Martin Vander Weyer Martin Vander Weyer

With one cunningly placed number, Boris may have killed HS2

Credit: OLI SCARFF/AFP/Getty Images 
issue 13 July 2013

‘Does anyone seriously doubt that this amazing scheme is actually going to go ahead?’ boomed Boris Johnson last week. ‘No is the answer!’ He was waxing rhetorical about the redevelopment of Battersea Power Station, the fourth such scheme since the landmark hulk’s turbines were switched off in 1975. The Malaysian consortium behind this £8 million gamble are ignoring both the site’s troubled history and my own advice — which was to lose the shopping mall plans and start digging for minerals — by going for a full-blown residential-retail-office complex that’s a sure sign of economic optimism, underpinned by mayoral enthusiasm.
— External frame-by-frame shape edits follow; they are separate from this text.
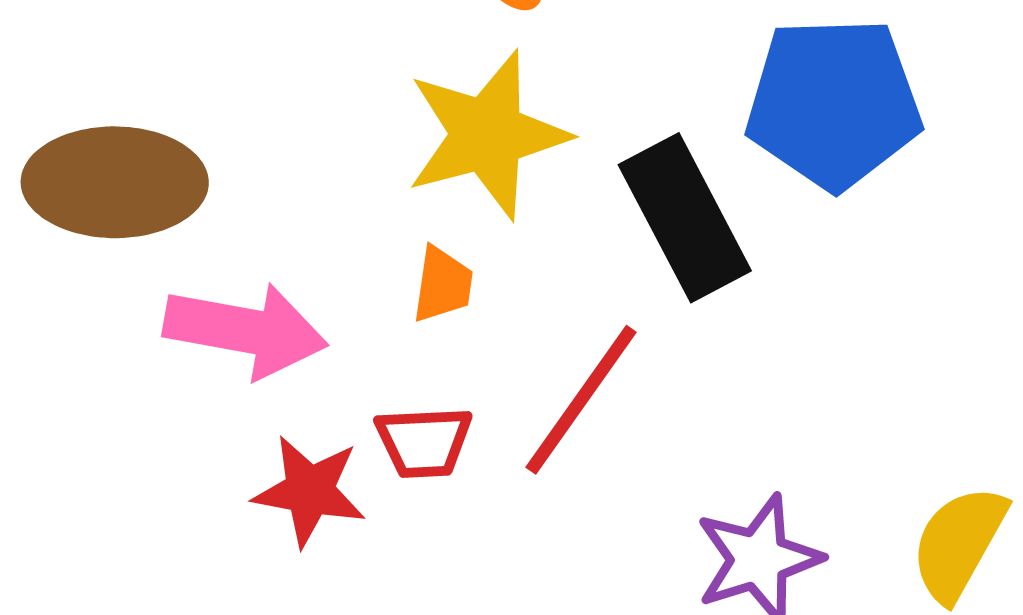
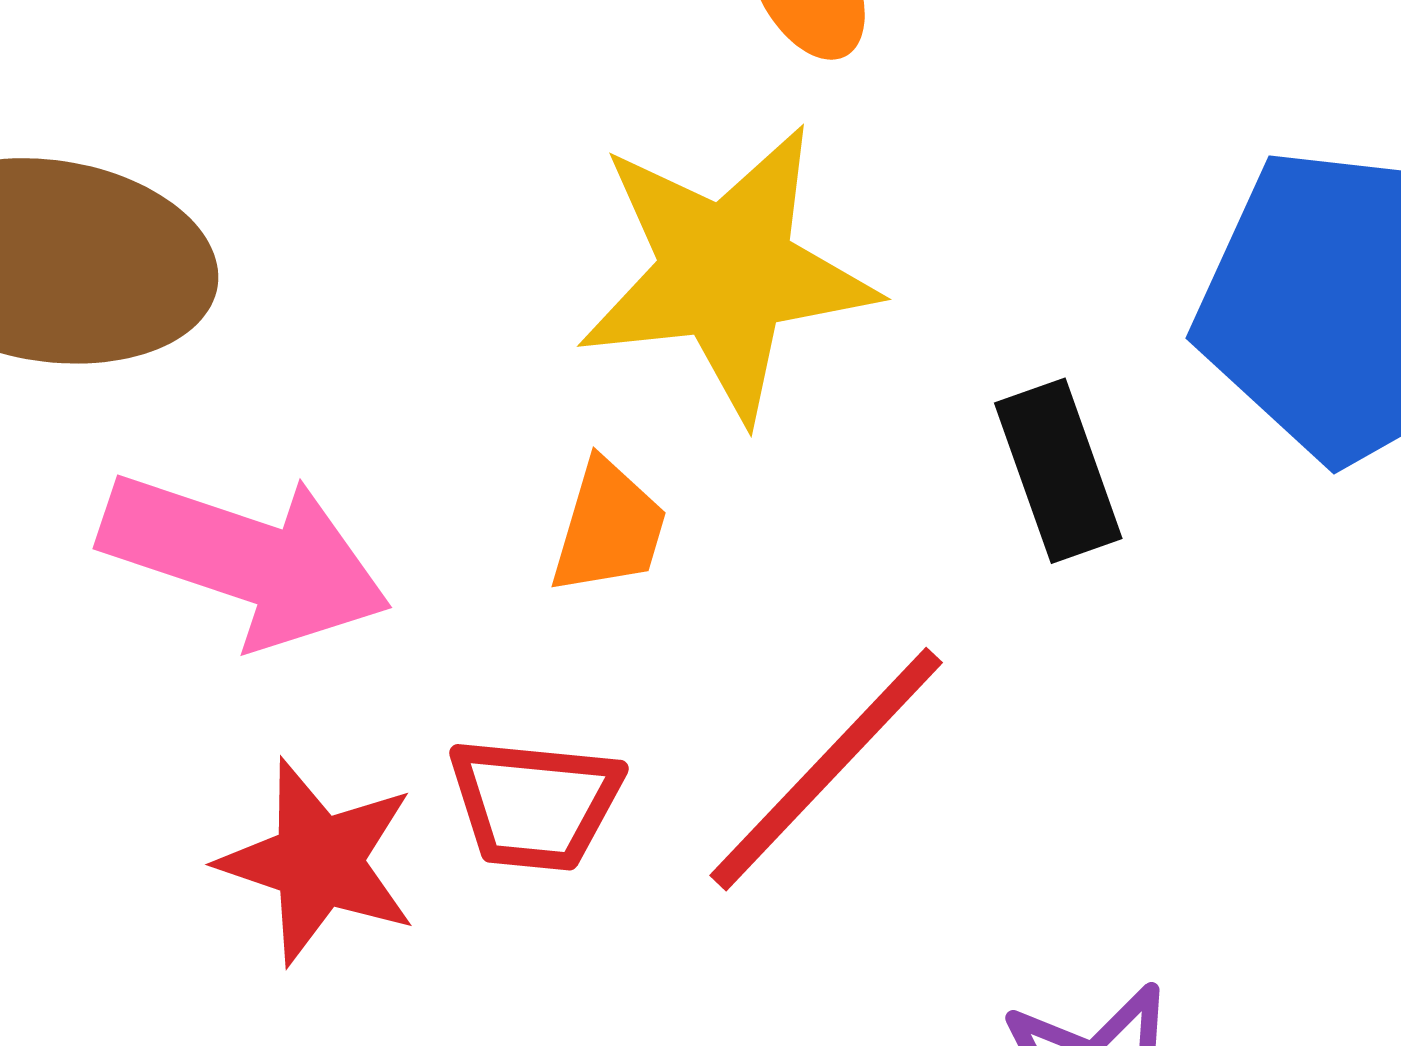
black rectangle: (685, 218) -> (1058, 471), size x0.6

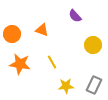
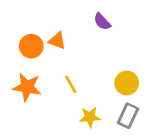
orange circle: (12, 34) -> (31, 46), moved
yellow circle: (93, 45) -> (127, 83), moved

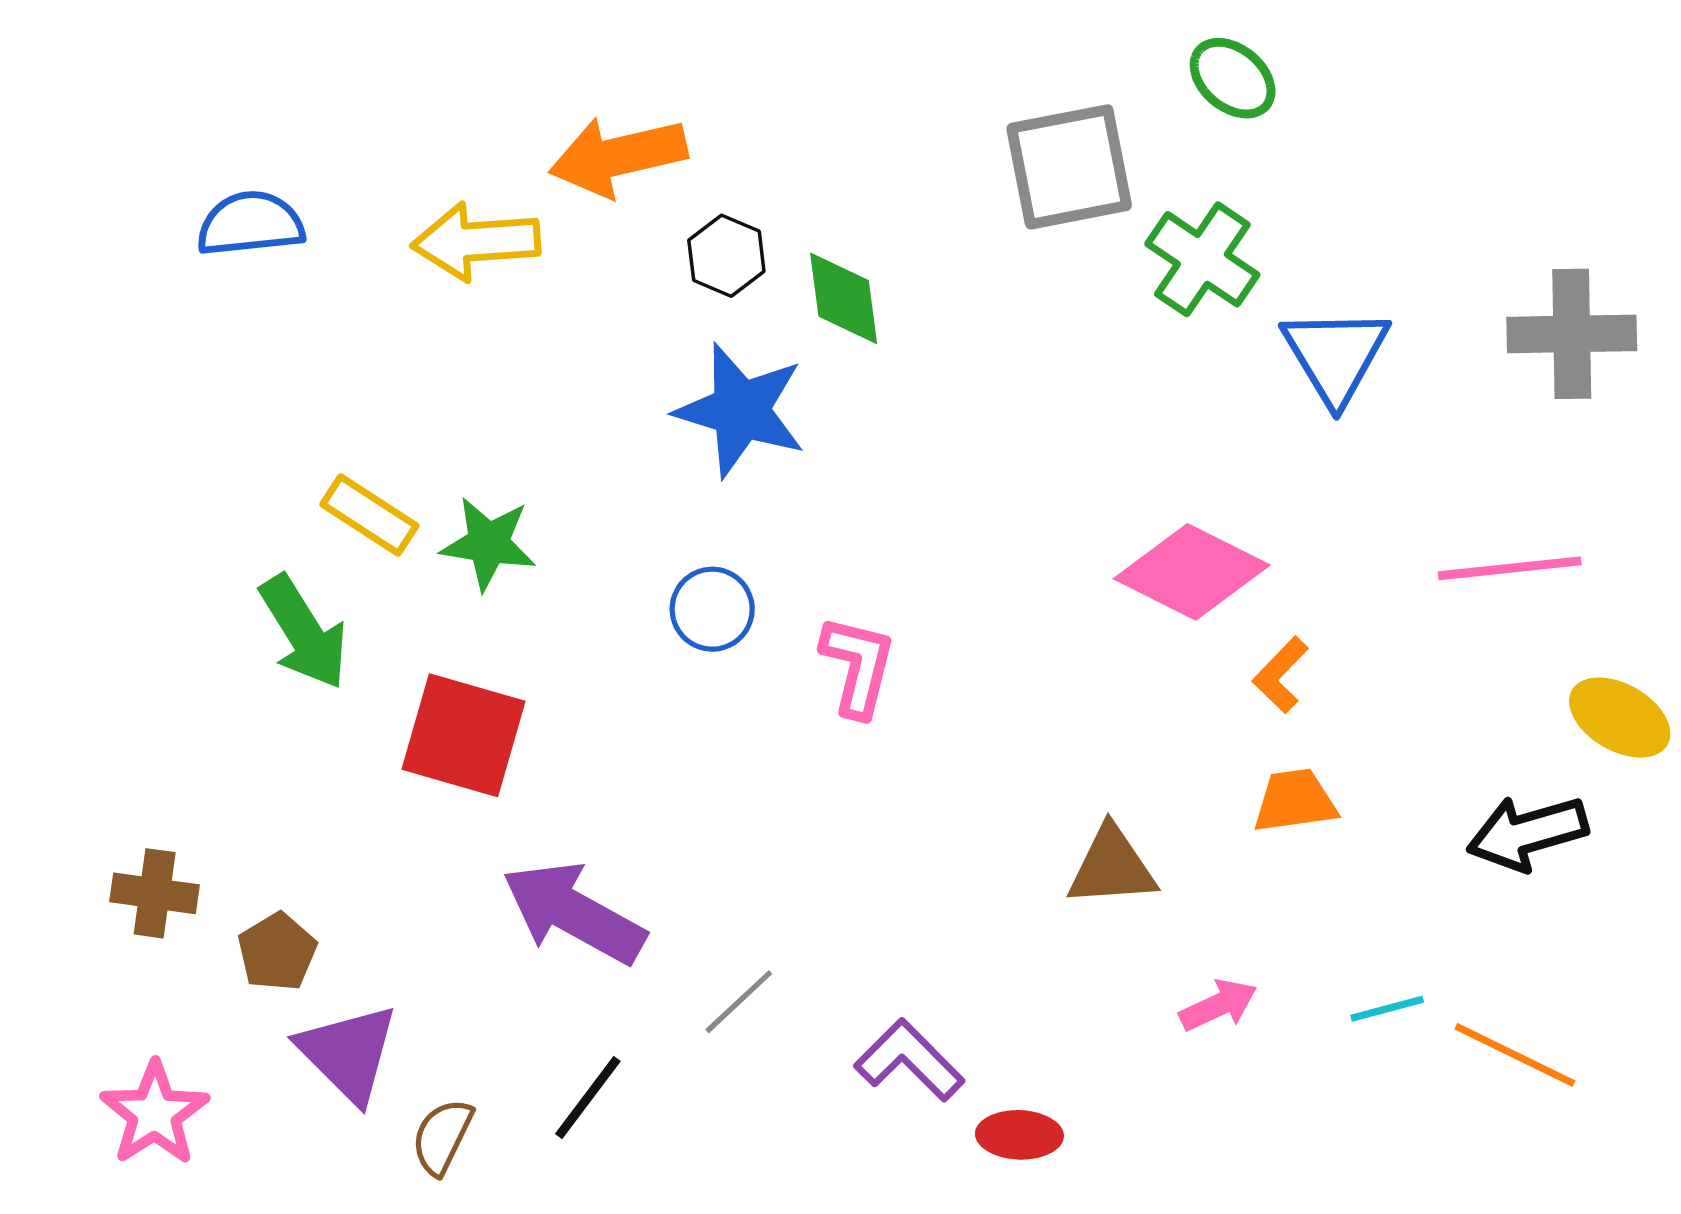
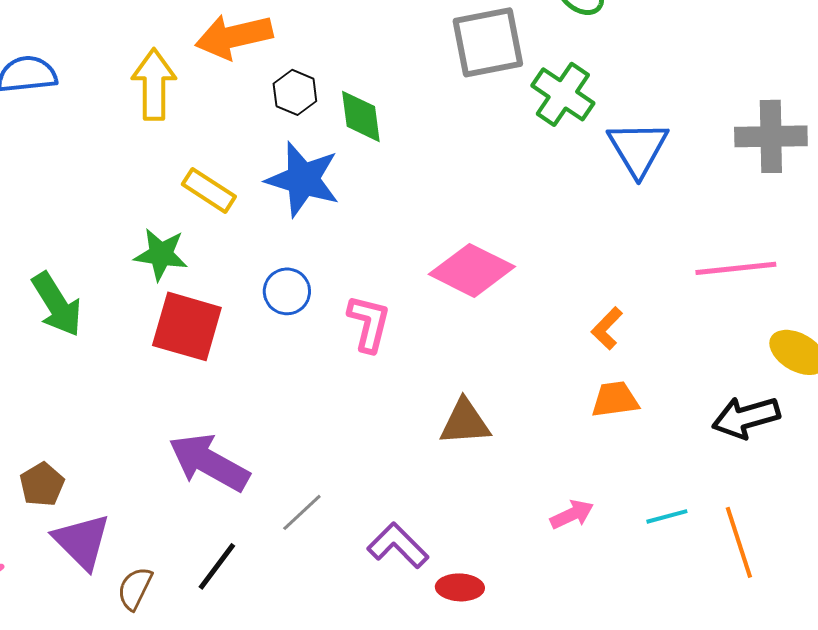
yellow arrow: (476, 242) -> (154, 84), turned 94
yellow rectangle: (369, 515) -> (209, 190), moved
pink diamond: (1192, 572) -> (472, 270), moved
red square: (464, 735) -> (187, 326), moved
brown triangle: (1112, 867) -> (465, 422), moved
orange line: (1515, 1055) -> (739, 542), turned 46

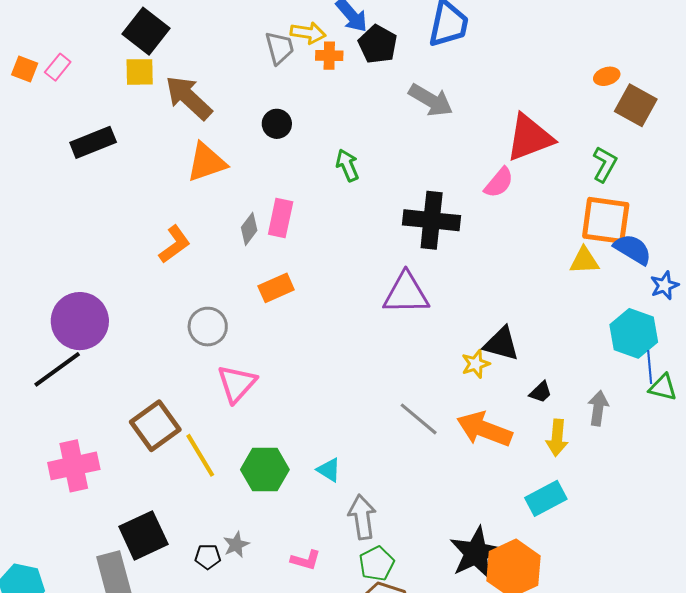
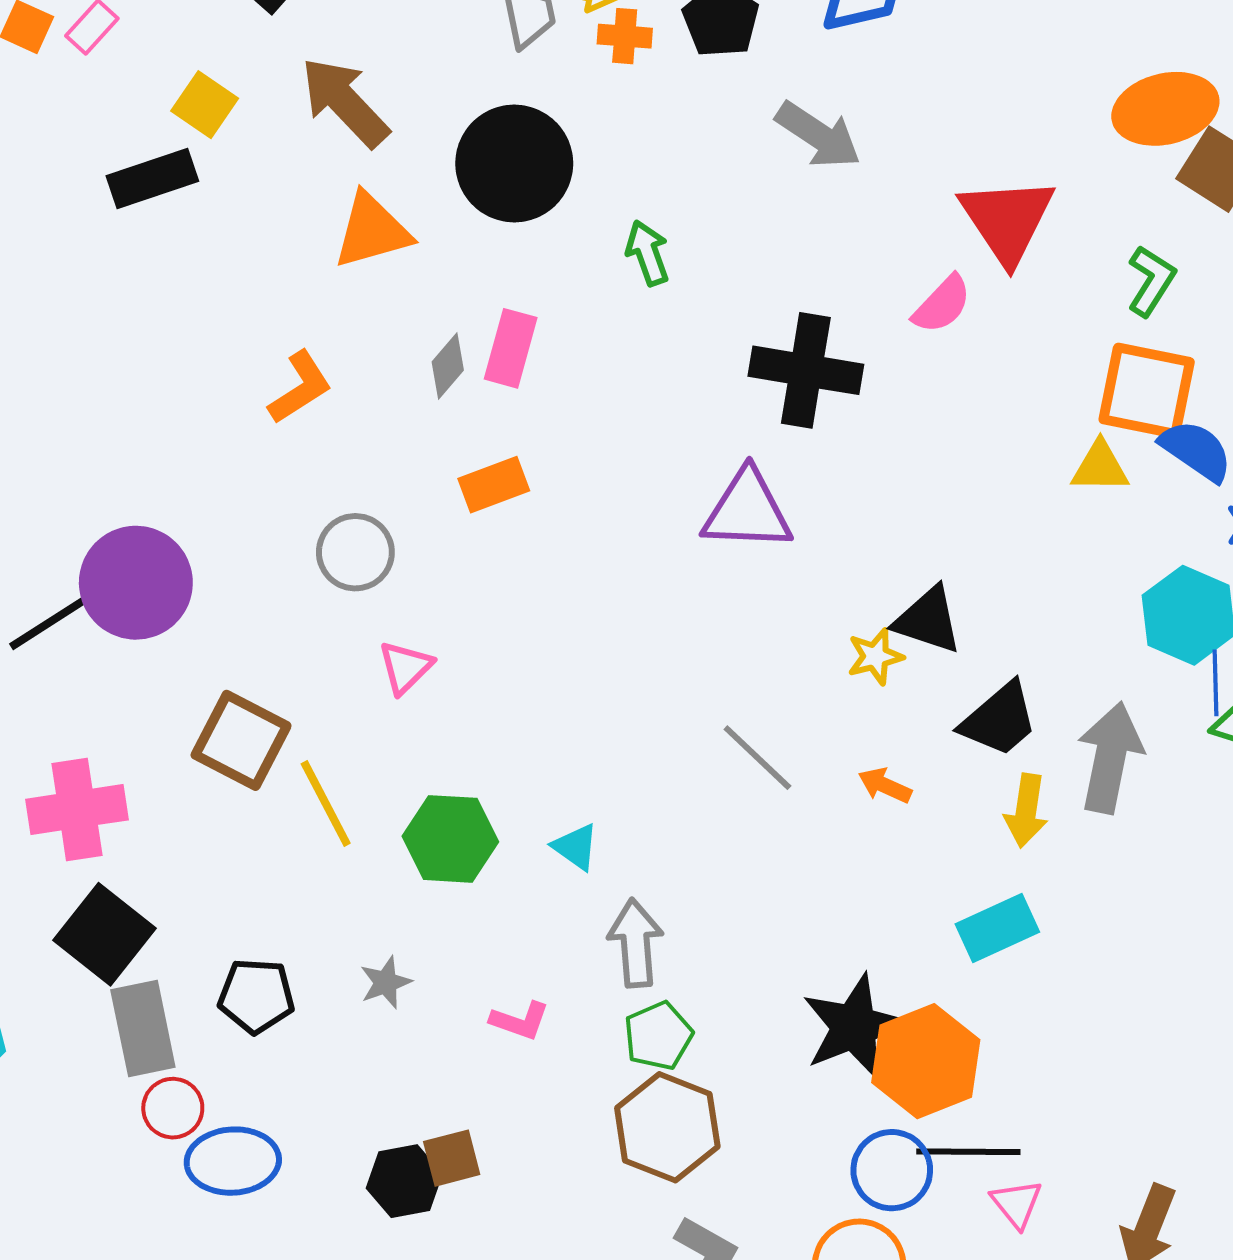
yellow square: (140, 72) -> (205, 105), moved, turned 32
orange ellipse: (607, 76) -> (1165, 109), size x2.0
black circle: (277, 124) -> (514, 163), size x2.0
red triangle: (530, 138) -> (1007, 220), turned -46
purple circle: (80, 321) -> (136, 583), moved
pink triangle: (237, 384) -> (406, 667), size x0.7
black trapezoid: (541, 392) -> (999, 719), size x1.8
gray arrow: (598, 408) -> (1110, 757), size x1.6
brown square: (155, 426) -> (241, 740), turned -30
orange arrow: (484, 429) -> (885, 785), size x0.5
black square: (143, 535) -> (105, 934), moved, turned -30
black pentagon: (208, 557) -> (256, 996), moved, size x1.5

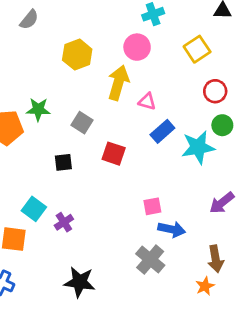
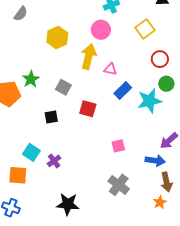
green star: (38, 109) -> (31, 79), turned -30
blue arrow: (172, 229) -> (155, 161), moved

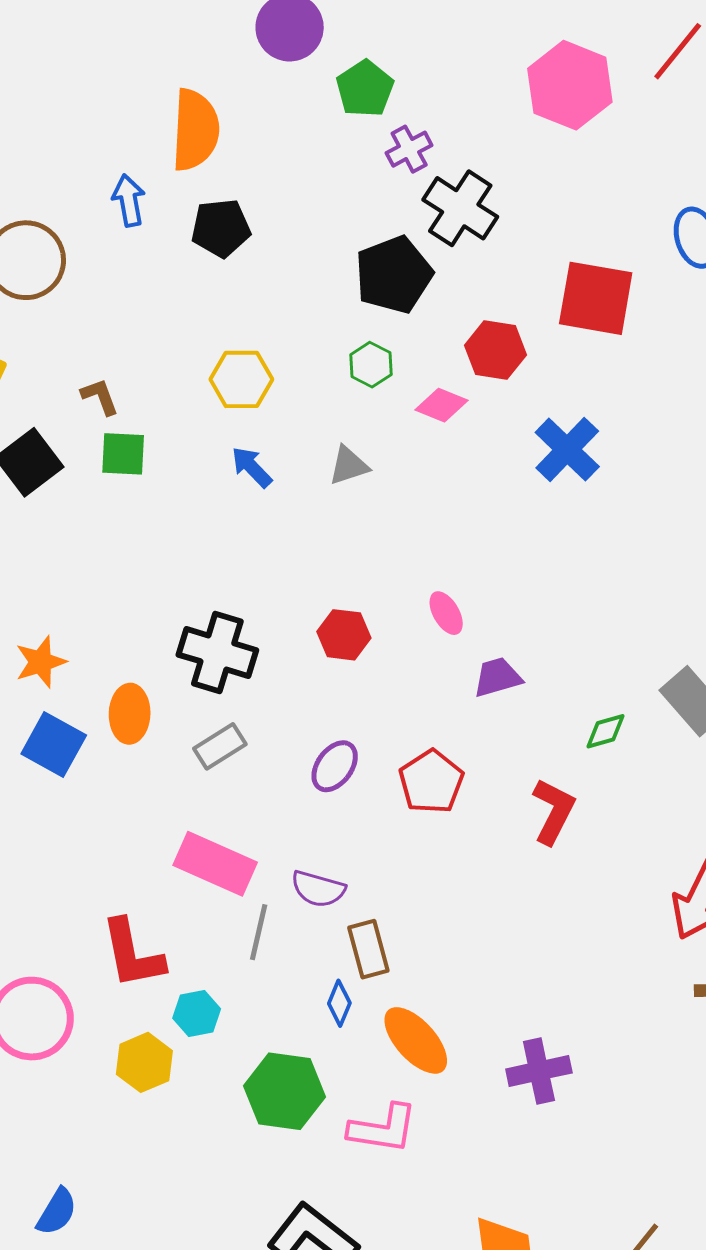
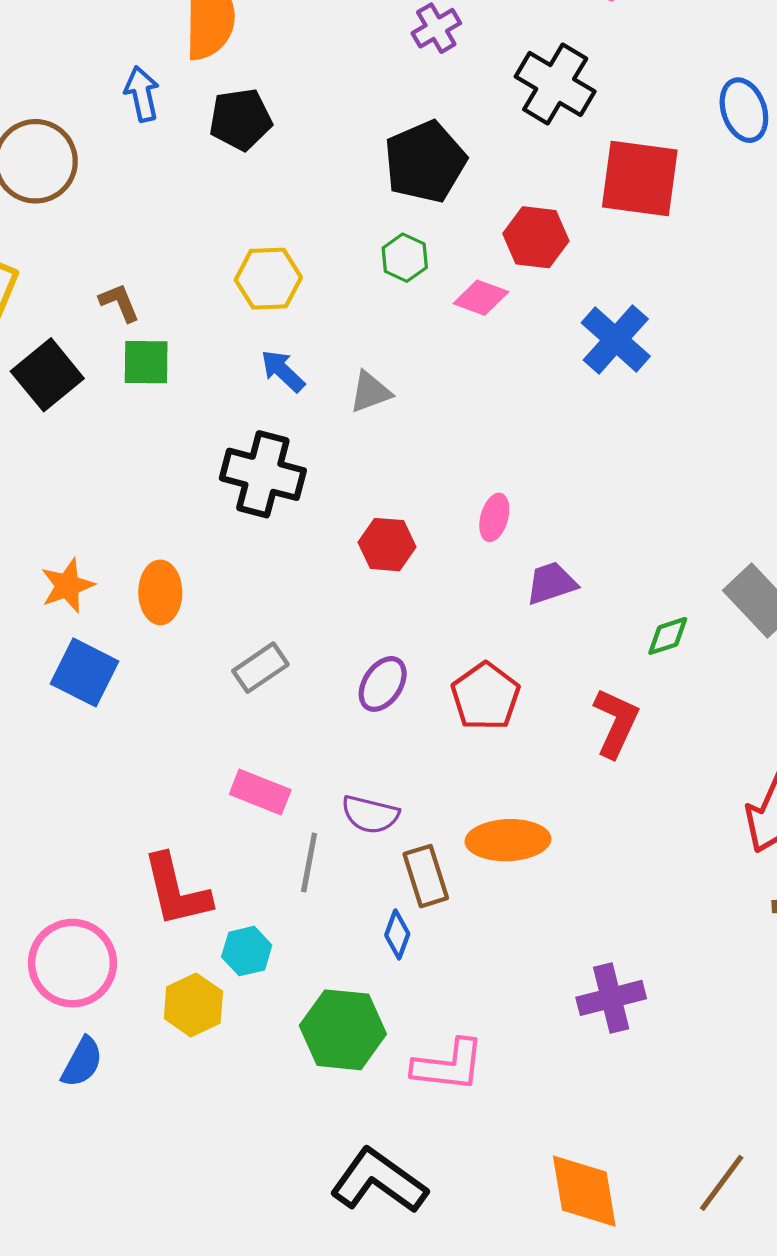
black cross: (460, 208) -> (555, 84), moved
gray triangle: (349, 466) -> (370, 392), moved
pink ellipse: (446, 613) -> (494, 517), turned 48
black cross: (217, 652) -> (263, 474), moved
orange ellipse: (130, 714) -> (160, 592), moved
pink rectangle: (215, 864) -> (260, 792), size x0.7
orange ellipse: (416, 1040) -> (508, 840), moved, turned -48
blue semicircle: (57, 1212) -> (82, 1062), moved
But knowing Boris’s modus operandi, it won’t surprise me if he tells us, when a fifth scheme comes onto the drawing board in a decade’s time, that the Malaysian investors misinterpreted his Latinate grammar. It wasn’t a nonne but a num, as it were, or possibly vice versa: ‘No’ was not the answer to ‘Does anyone seriously doubt…’ but to ‘Is this amazing scheme actually going ahead?’ And that also seems to be his position on HS2, the much-disputed fast rail link to Birmingham and beyond.

In the guise of accusing the fellow mischief-maker he calls ‘Mandychops’ of doing the bidding of Whitehall ‘fainthearts’ by the revelation that Labour’s green light for the scheme was a political gimmick with no real ‘business case’, and lamenting the bureaucracy that hinders all British infrastructure projects, and expressing ‘a general principle’ of support for ‘faster connections’, Boris inserted in his latest Telegraph column the killer phrase ‘£70 billion, and then keep going’.

Where it came from no one knows. But it’s his figure for the real cost of HS2, it’s £27 billion more than the current official estimate, and it will be bandied about for ever more by opponents of big state spending projects as well as by Buckinghamshire nimbyists.